Settling with Disappointment.

Emotions are the faults we hide from. I’ve been running, trying to be strong, and trying to grow independent. It was my choice to prove to you how much I didn’t need you. It was my choice to leave you out of my life. It was my choice to say good-bye. It was my choice to close and end things for good. But it wasn’t the choice I wanted. I tested myself. I tested myself to make sure I didn’t cry. I tested myself to make sure I wouldn’t miss you. I tested myself to make sure I wouldn’t need you. I tested my limits. I tested everything in my power. I tested my strengths and weaknesses.

You are my weakness. You are everything weak inside of me. You know how to break me down. You know how to melt my heart. I put up walls when you left me the first time and I promised myself I wouldn’t let those walls down. I promised myself and God I would never fall again. I promised myself I’d be stronger for myself and for the people around me. Everyone has that someone who can tear down everything and see them bare. I feel naked when you look me in the eye. It’s as if everything I was hiding, busts out. It’s inevitable. I can’t stop it and you’re the only one who can do that to me. I don’t know how to make the emotions stop from swelling and bursting. I can’t make the pain go away.

You bring pain into my life. You bring heartbreak into my life and most importantly, you bring loneliness back into my life. You make me feel as if I’ll never be loved and that no one will ever care about me. Once I let the walls down, it’s so hard to build them back up. I become vulnerable. And I have you to thank for that. I become this little girl who needs someone to hold her. I can’t breathe and I can’t feel my heart.

But when you’re around, all I feel is happiness. I need you by my side. I need you as a comfort. I need you as a shield hiding from the world. You protect my heart. When you are around, I feel the loneliness begin to separate from my heart. I feel the light return into my life and all I feel is joy. Seeing your face, lights up my world. Seeing you smile makes my heart jump. Seeing you cry, makes me hurt. Hearing your voice is something I could never get sick of. Seeing you in love breaks my heart. But, seeing you happy, makes me happy. As you walk up to me, my knees buckle. As you leave me, my knees buckle again just for a different reason.
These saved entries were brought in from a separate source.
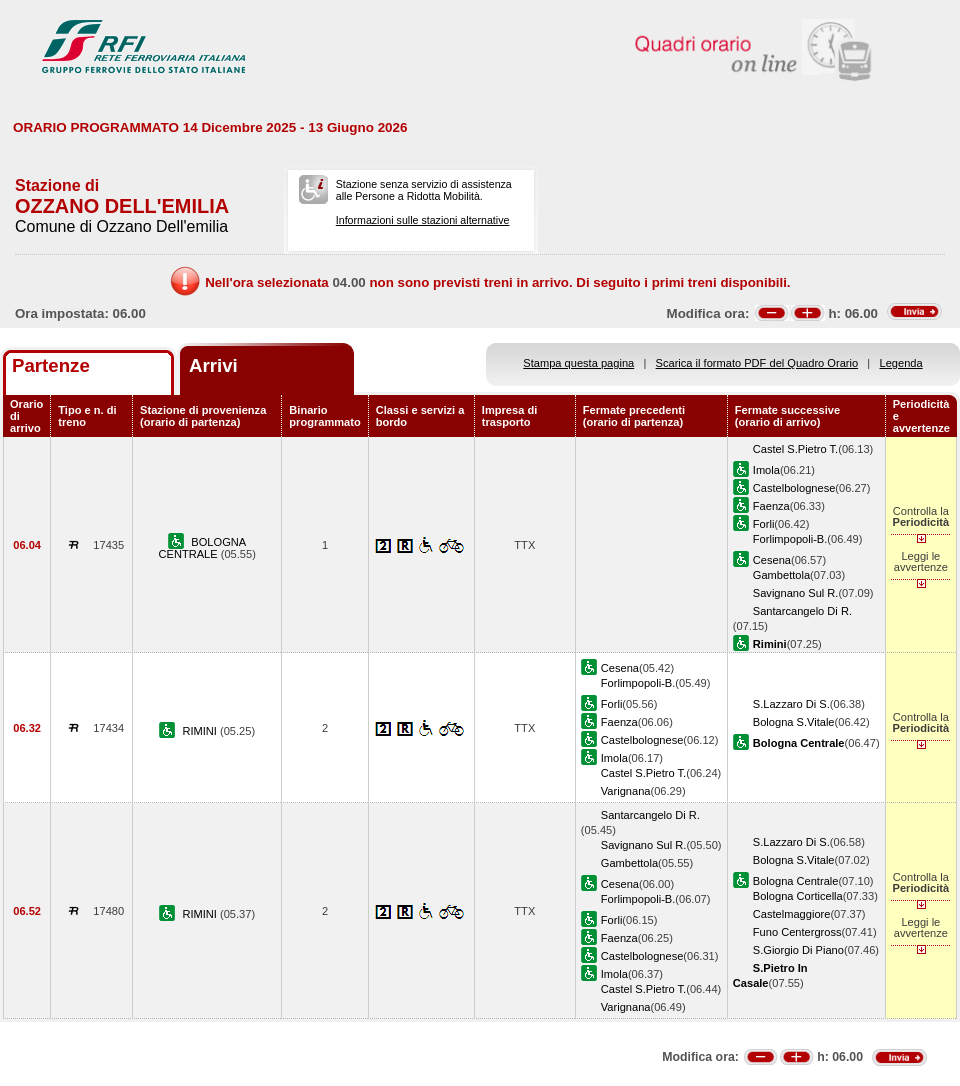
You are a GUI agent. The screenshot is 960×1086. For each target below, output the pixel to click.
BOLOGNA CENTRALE (203, 548)
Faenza (771, 506)
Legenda (901, 363)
Watching you walk away is one of the many challenges I face when you leave. I could sit at home and cry and miss you, but I know that isn’t what you want. You want me to go out and be happy. You want me to live my life as if you were never in my life and had never caused any harm. You don’t want the pain in my life and you want the best for me. I know you better than the back of my hand and I believe you when you tell me that. I know you look out for my heart when nobody else is. I know you love me in a different way. I know the way you feel about me is uncontrollable and I know you living far away from me isn’t your choice. You know how to make my heart smile even though you don’t do anything. You know how to light up a room. Your presence just makes every around feel happy. If you understood the way I needed you, you’d realize that it’s not a want. It’s not a need. It’s just something my heart yearns for. If I could see you every day, I promise you’d realize the way I feel. I can say I love you because there isn’t another way to express it. We don’t have words in the human dictionary to describe the way I feel. There isn’t a way to put into words all the emotions that come aroused when you come around. I’ve thought of everything, everything.
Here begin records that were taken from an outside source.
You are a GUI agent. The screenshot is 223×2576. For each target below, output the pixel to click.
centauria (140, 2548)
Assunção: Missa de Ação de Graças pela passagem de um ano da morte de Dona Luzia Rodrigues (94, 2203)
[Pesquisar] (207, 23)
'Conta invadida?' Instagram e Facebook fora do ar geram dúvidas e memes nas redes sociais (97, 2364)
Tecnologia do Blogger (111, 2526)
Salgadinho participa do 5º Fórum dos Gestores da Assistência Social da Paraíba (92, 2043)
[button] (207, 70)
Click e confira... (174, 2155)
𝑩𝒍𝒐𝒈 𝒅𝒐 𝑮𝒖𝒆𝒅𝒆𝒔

I’ve thought of every way to be with you sand every way to love you in the way you’ll let me. I know the way you feel could never possibly be the way I do and I know, one day I’ll be okay. I know that you’ll always be my Prince Charming and its fine with me. I’m just fine with that. I don’t need someone to hold me anymore. I’ve grown up from that and I don’t need you in my life. My heart needs you though. My heart reaches for the stars because of you. You make me feel lighter. And I can’t express anything to you. It’s impossible to give you the satisfaction you want. But I would try.